* _Work request_:
Look through the records that follow. Copy every line containing the word "only".

Transcribed page contents:

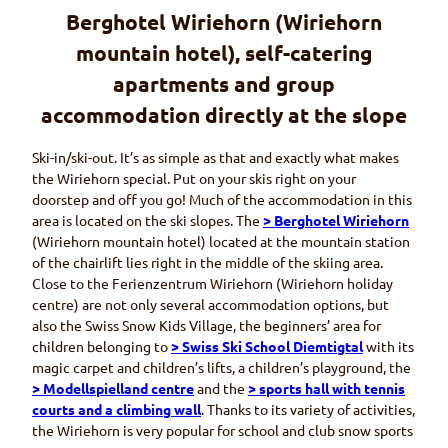
Berghotel Wiriehorn (Wiriehorn
Burelädeli
Local specialities (in German)
mountain hotel), self-catering
apartments and group
accommodation directly at the slope
Ski-in/ski-out. It’s as simple as that and exactly what makes
the
Wiriehorn
special. Put on your skis right on your
doorstep and off you go! Much of the accommodation in this
area is located on the ski slopes. The
> Berghotel
Wiriehorn
(
Wiriehorn
mountain hotel) located at the mountain station
of the chairlift lies right in the middle of the skiing area.
Close to the
Ferienzentrum Wiriehorn (Wiriehor
n holiday
centre) are not only several accommodation options, but
also the Swiss Snow Kids Village, the beginners’ area for
children belonging to
> Swiss Ski School
Diemtigtal
with its
magic carpet and children’s lifts, a children’s playground, the
>
Modellspielland
centre
and the
> sports hall with tennis
courts and a climbing wall
. Thanks to its variety of activities,
the
Wiriehorn
is very popular for school and club snow sports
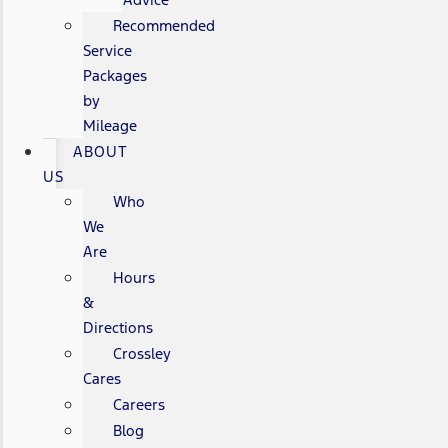
Recommended
Service
Packages
by
Mileage
ABOUT
US
Who
We
Are
Hours
&
Directions
Crossley
Cares
Careers
Blog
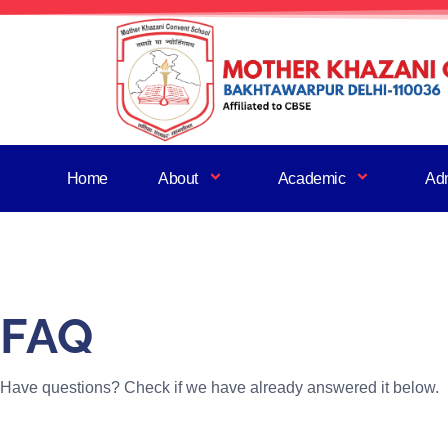
Home
About
Academic
Ad
FAQ
Have questions? Check if we have already answered it below.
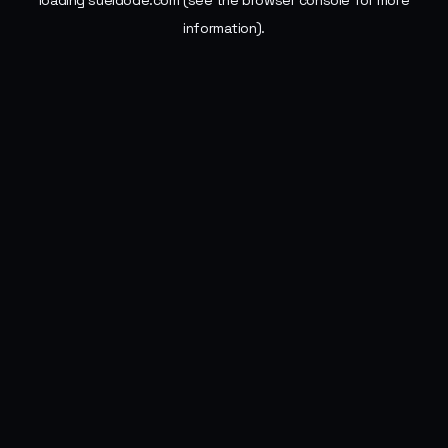
loading
sueldode.com
(see the
browser console
for more
information).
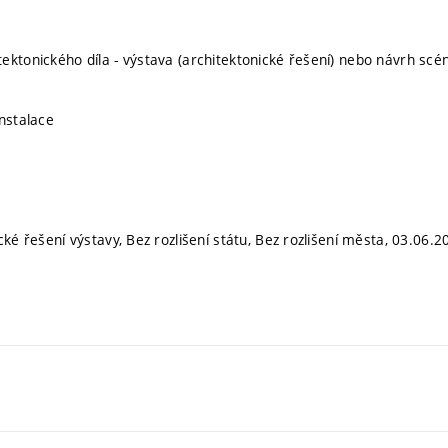
ektonického díla - výstava (architektonické řešení) nebo návrh scé
instalace
cké řešení výstavy, Bez rozlišení státu, Bez rozlišení města, 03.06.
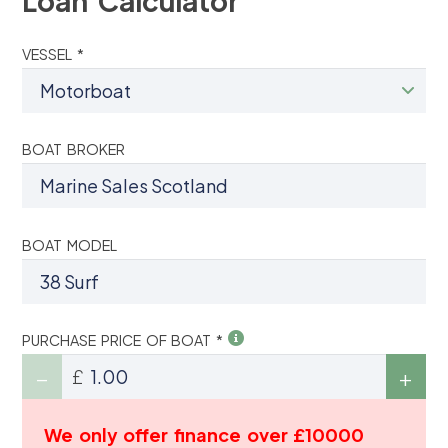
Loan Calculator
VESSEL *
BOAT BROKER
BOAT MODEL
PURCHASE PRICE OF BOAT *
£
We only offer finance over £10000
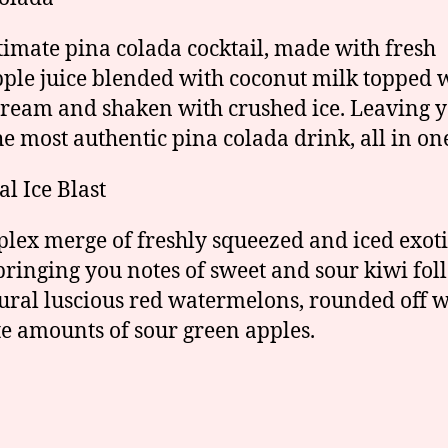
timate pina colada cocktail, made with fresh
ple juice blended with coconut milk topped 
cream and shaken with crushed ice. Leaving 
he most authentic pina colada drink, all in on
al Ice Blast
lex merge of freshly squeezed and iced exoti
 bringing you notes of sweet and sour kiwi fo
ural luscious red watermelons, rounded off w
te amounts of sour green apples.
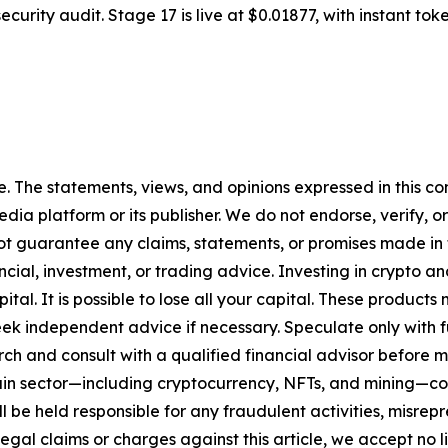
urity audit. Stage 17 is live at $0.01877, with instant tok
. The statements, views, and opinions expressed in this con
media platform or its publisher. We do not endorse, verify,
ot guarantee any claims, statements, or promises made in thi
cial, investment, or trading advice. Investing in crypto an
capital. It is possible to lose all your capital. These produ
eek independent advice if necessary. Speculate only with 
ch and consult with a qualified financial advisor before 
chain sector—including cryptocurrency, NFTs, and mining
 be held responsible for any fraudulent activities, misrepre
 legal claims or charges against this article, we accept no l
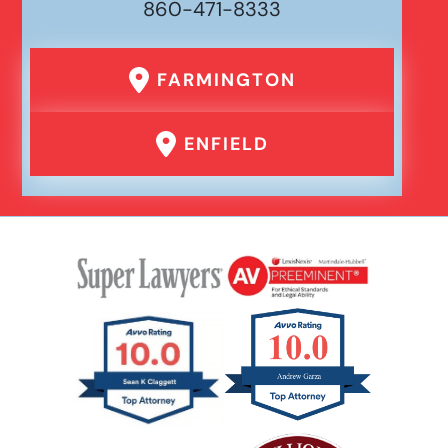
860-471-8333
FARMINGTON
ENFIELD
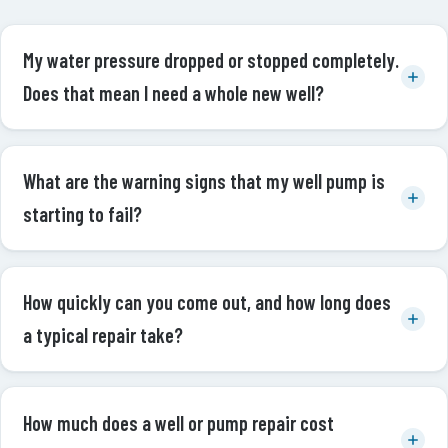
My water pressure dropped or stopped completely.
Does that mean I need a whole new well?
What are the warning signs that my well pump is
starting to fail?
How quickly can you come out, and how long does
a typical repair take?
How much does a well or pump repair cost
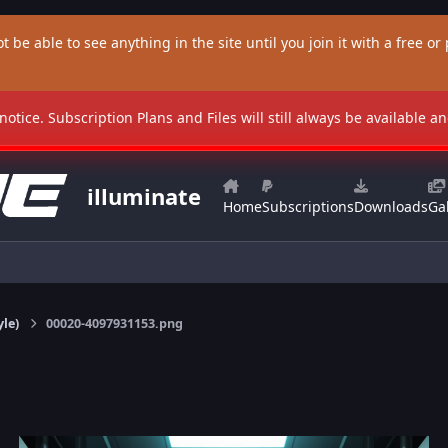
t be able to see anything in the site until you join it with a free or p
 notice. Subscription Plans and Files will still always be available 
illuminate
Home
Subscriptions
Downloads
Gal
yle)
00020-4097931153.png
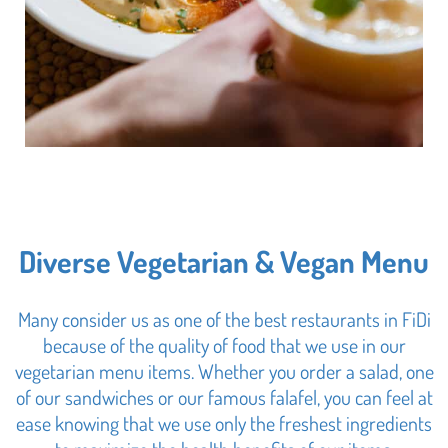
Diverse Vegetarian & Vegan Menu
Many consider us as one of the best restaurants in FiDi
because of the quality of food that we use in our
vegetarian menu items. Whether you order a salad, one
of our sandwiches or our famous falafel, you can feel at
ease knowing that we use only the freshest ingredients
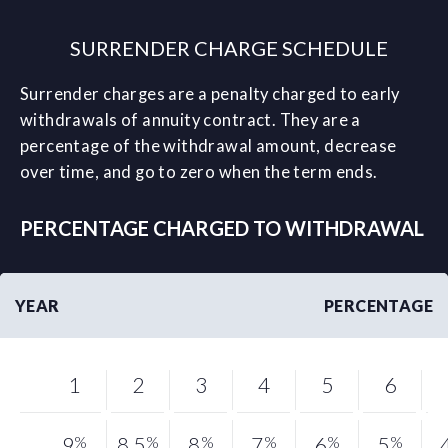
SURRENDER CHARGE SCHEDULE
Surrender charges are a penalty charged to early
withdrawals of annuity contract. They are a
percentage of the withdrawal amount, decrease
over time, and go to zero when the term ends.
PERCENTAGE CHARGED TO WITHDRAWAL
YEAR
PERCENTAGE
1
2
3
4
5
6
9
%
8.5
%
8
%
7
%
6
%
5
%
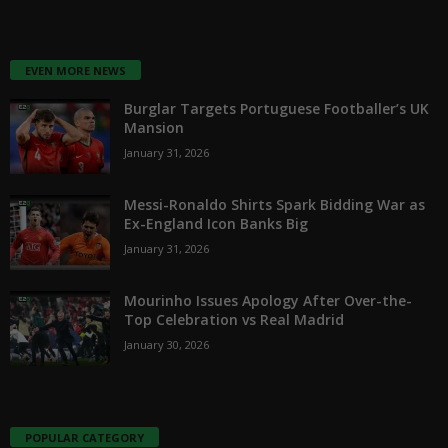
EVEN MORE NEWS
Burglar Targets Portuguese Footballer’s UK
Mansion
January 31, 2026
Messi-Ronaldo Shirts Spark Bidding War as
Ex-England Icon Banks Big
January 31, 2026
Mourinho Issues Apology After Over-the-
Top Celebration vs Real Madrid
January 30, 2026
POPULAR CATEGORY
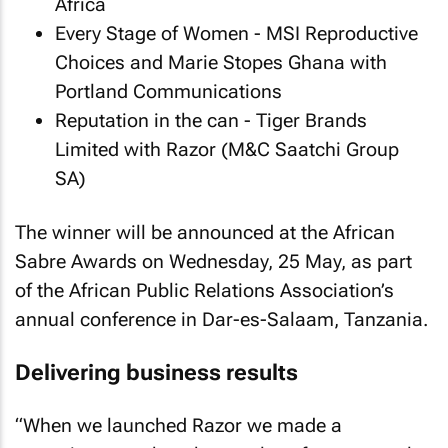
Africa
Every Stage of Women - MSI Reproductive
Choices and Marie Stopes Ghana with
Portland Communications
Reputation in the can - Tiger Brands
Limited with Razor (M&C Saatchi Group
SA)
The winner will be announced at the African
Sabre Awards on Wednesday, 25 May, as part
of the African Public Relations Association’s
annual conference in Dar-es-Salaam, Tanzania.
Delivering business results
“When we launched Razor we made a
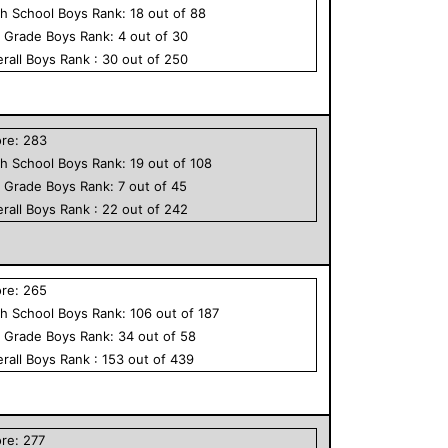
h School
Boys
Rank:
18
out of
88
h Grade
Boys
Rank:
4
out of
30
rall
Boys
Rank :
30
out of
250
ore:
283
h School
Boys
Rank:
19
out of
108
h Grade
Boys
Rank:
7
out of
45
rall
Boys
Rank :
22
out of
242
ore:
265
h School
Boys
Rank:
106
out of
187
h Grade
Boys
Rank:
34
out of
58
rall
Boys
Rank :
153
out of
439
ore:
277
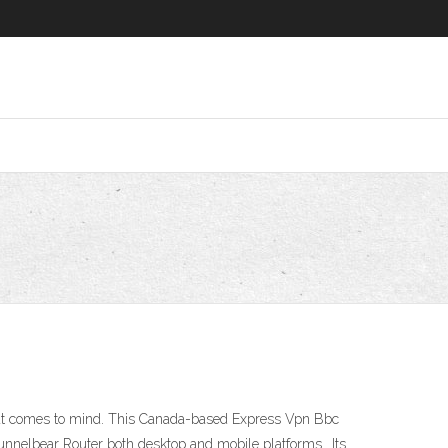
hat comes to mind. This Canada-based Express Vpn Bbc
nnelbear Router both desktop and mobile platforms.. Its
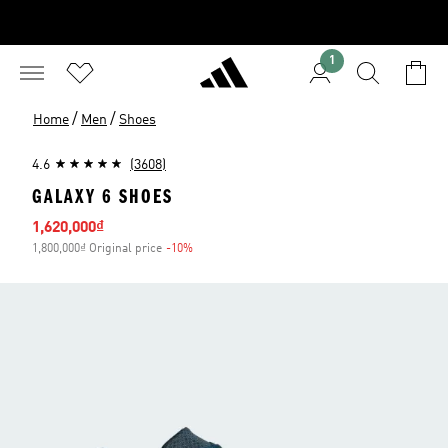
1
/
/
Home
Men
Shoes
4.6
(3608)
GALAXY 6 SHOES
Sale price
1,620,000₫
1,800,000₫ Original price
-10%
Discount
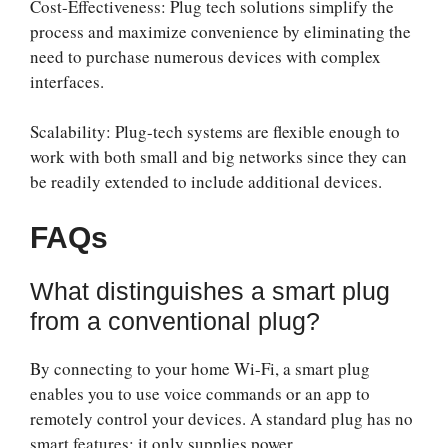
Cost-Effectiveness: Plug tech solutions simplify the
process and maximize convenience by eliminating the
need to purchase numerous devices with complex
interfaces.
Scalability: Plug-tech systems are flexible enough to
work with both small and big networks since they can
be readily extended to include additional devices.
FAQs
What distinguishes a smart plug
from a conventional plug?
By connecting to your home Wi-Fi, a smart plug
enables you to use voice commands or an app to
remotely control your devices. A standard plug has no
smart features; it only supplies power.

* _Exercise output_:
centre) are not only several accommodation options, but
We only offer finance over £10000
eek independent advice if necessary. Speculate only with 
ease knowing that we use only the freshest ingredients
smart features; it only supplies power.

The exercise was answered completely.